=== Section Start ===

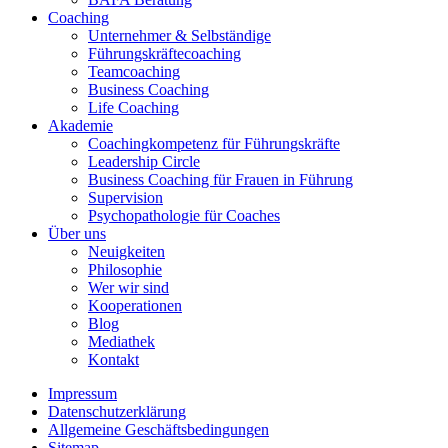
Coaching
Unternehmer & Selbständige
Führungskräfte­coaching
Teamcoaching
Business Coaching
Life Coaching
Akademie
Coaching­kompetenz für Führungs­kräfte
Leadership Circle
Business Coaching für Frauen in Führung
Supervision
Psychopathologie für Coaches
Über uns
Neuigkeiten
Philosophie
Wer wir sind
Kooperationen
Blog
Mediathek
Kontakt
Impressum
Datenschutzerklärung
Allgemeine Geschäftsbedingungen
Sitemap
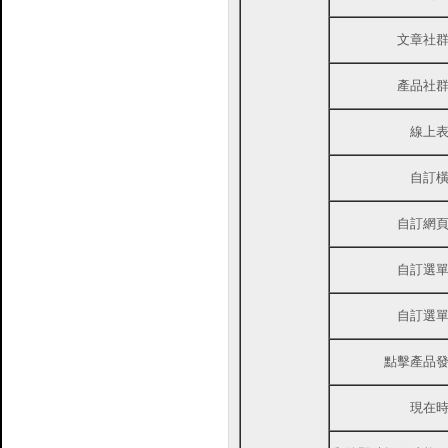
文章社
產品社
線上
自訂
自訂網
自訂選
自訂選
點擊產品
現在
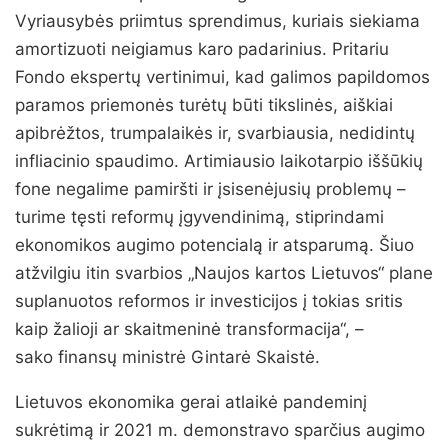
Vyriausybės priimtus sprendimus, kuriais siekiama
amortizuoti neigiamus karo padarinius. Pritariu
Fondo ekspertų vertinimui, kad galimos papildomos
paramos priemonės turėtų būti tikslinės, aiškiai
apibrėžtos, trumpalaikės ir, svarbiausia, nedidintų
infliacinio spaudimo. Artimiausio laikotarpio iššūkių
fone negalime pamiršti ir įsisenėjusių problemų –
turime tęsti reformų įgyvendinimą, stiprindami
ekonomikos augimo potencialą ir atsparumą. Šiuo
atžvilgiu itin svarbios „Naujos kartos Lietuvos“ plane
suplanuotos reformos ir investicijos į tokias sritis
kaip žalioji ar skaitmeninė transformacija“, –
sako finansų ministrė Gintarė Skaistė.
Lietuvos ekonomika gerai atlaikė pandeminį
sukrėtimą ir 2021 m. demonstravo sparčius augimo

=== Section End ===
=== Section Start ===

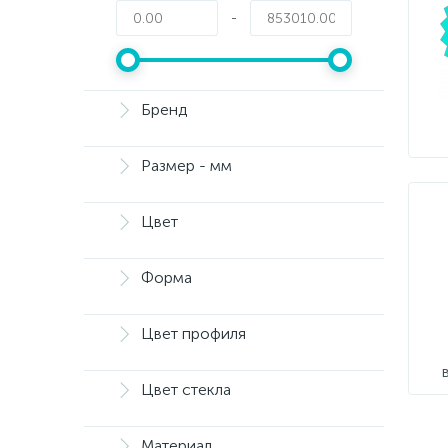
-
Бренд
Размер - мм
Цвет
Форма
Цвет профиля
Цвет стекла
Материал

=== Section End ===
=== Section Start ===

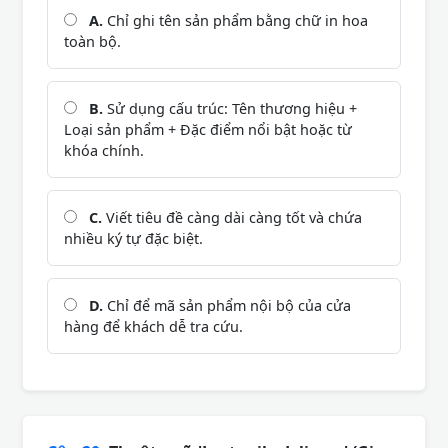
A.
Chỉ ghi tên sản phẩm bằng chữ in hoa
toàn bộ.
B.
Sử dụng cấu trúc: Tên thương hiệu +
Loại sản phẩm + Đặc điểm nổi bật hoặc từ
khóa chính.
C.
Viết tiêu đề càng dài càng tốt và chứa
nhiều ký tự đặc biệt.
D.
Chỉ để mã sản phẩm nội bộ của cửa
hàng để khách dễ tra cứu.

=== Section End ===

## [WHAT THE TASK REQUIRES]
From the entries above, write out only the lines starting at the line that holds "apibrėžtos, trumpalaikės ir, svarbiausia, nedidintų" and ending at the line that holds "sukrėtimą ir 2021", keeping both and matching them exactly.

## [YOUR SOLUTION]
apibrėžtos, trumpalaikės ir, svarbiausia, nedidintų
infliacinio spaudimo. Artimiausio laikotarpio iššūkių
fone negalime pamiršti ir įsisenėjusių problemų –
turime tęsti reformų įgyvendinimą, stiprindami
ekonomikos augimo potencialą ir atsparumą. Šiuo
atžvilgiu itin svarbios „Naujos kartos Lietuvos“ plane
suplanuotos reformos ir investicijos į tokias sritis
kaip žalioji ar skaitmeninė transformacija“, –
sako finansų ministrė Gintarė Skaistė.
Lietuvos ekonomika gerai atlaikė pandeminį
sukrėtimą ir 2021 m. demonstravo sparčius augimo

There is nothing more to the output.